HHS has proposed a new rule that would make it easier for employers to help their workers cover medical expenses by using health reimbursement accounts (HRAs).

The proposal would allow employers to subsidize employees who buy their own health insurance either on or off the Affordable Care Act marketplaces. Employers who cover their workers — and that’s been more stable than many expected under the ACA — could give employees up to $1,800 a year (indexed to inflation) to finance HRAs, which are tax-advantaged accounts. That would go toward out-of-pocket costs.
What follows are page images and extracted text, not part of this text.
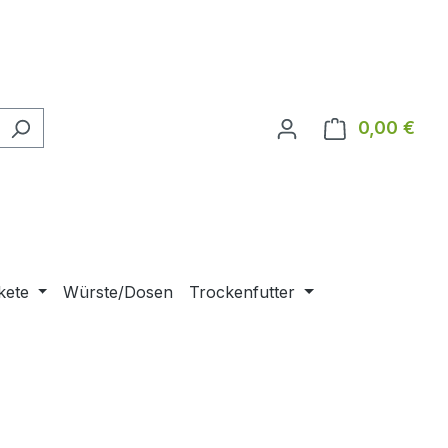
0,00 €
Ware
kete
Würste/Dosen
Trockenfutter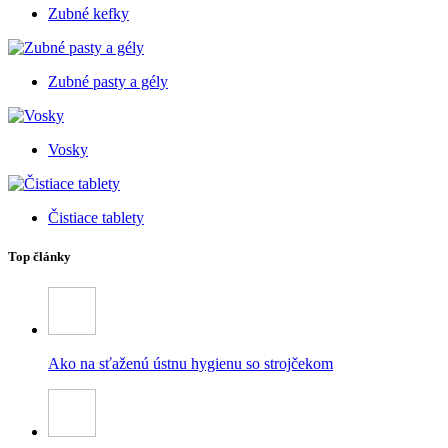
Zubné kefky
Zubné pasty a gély
Vosky
Čistiace tablety
Top články
Ako na sťaženú ústnu hygienu so strojčekom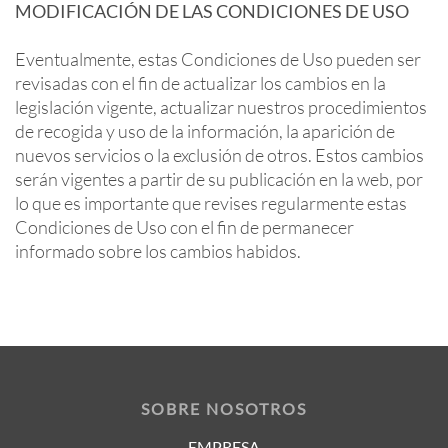
MODIFICACIÓN DE LAS CONDICIONES DE USO
Eventualmente, estas Condiciones de Uso pueden ser
revisadas con el fin de actualizar los cambios en la
legislación vigente, actualizar nuestros procedimientos
de recogida y uso de la información, la aparición de
nuevos servicios o la exclusión de otros. Estos cambios
serán vigentes a partir de su publicación en la web, por
lo que es importante que revises regularmente estas
Condiciones de Uso con el fin de permanecer
informado sobre los cambios habidos.
SOBRE NOSOTROS
EMPRESA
The Treasury Department estimated that 10 million employees would eventually get coverage through HRAs. About one million of them currently are uninsured, it said.

The Trump administration already had expanded short-term limited duration plans and Association Health Plans. Officials contend both moves will give people more affordable options, but critics say it will undermine ACA markets. The proposed HRA rule reverses an Obama administration ban on using HRAs to fund premium subsidies to address the employer mandate.

The administration said that its HRA plan, which is a form of premium support, would include steps to make sure that businesses don’t dump their least healthy workers into ACA exchanges while directing the healthier ones off exchange. Any company that offers the HRA option will have to make them available to an entire class of workers.

The HRAs would be tax-exempt for employees, and the employer would get a deduction. (They are not the same as health savings accounts (HSAs), although there are similarities. All the money in an HRA comes from the employer, and the HRA does not follow the worker if he or she leaves the job)

Julie Appleby of Kaiser Health News reported that some experts think the option will be attractive to businesses and could end up strengthening the exchanges if — and it’s still an if — more healthy workers and their dependents end up on the exchange markets.

“These people coming in will be employer-sponsored, they’ll have steady jobs,” John Barkett, senior director of policy affairs at benefits consultant Willis Towers Watson, told Appleby. He said they would likely stick with coverage longer than those typically in the individual market.

However, if the employers that take this option have mostly older or sicker workers, it could have the opposite effect, driving up premiums and worsening the risk pool.

Shelby Livingstone of Modern Healthcare recently explained the HRA concept in more detail. Also, here’s a useful guide comparing HRA, HSAs and flexible spending accounts (FSAs) from a Blue Cross Blue Shield plan — a useful overview though was written before the new rule was proposed.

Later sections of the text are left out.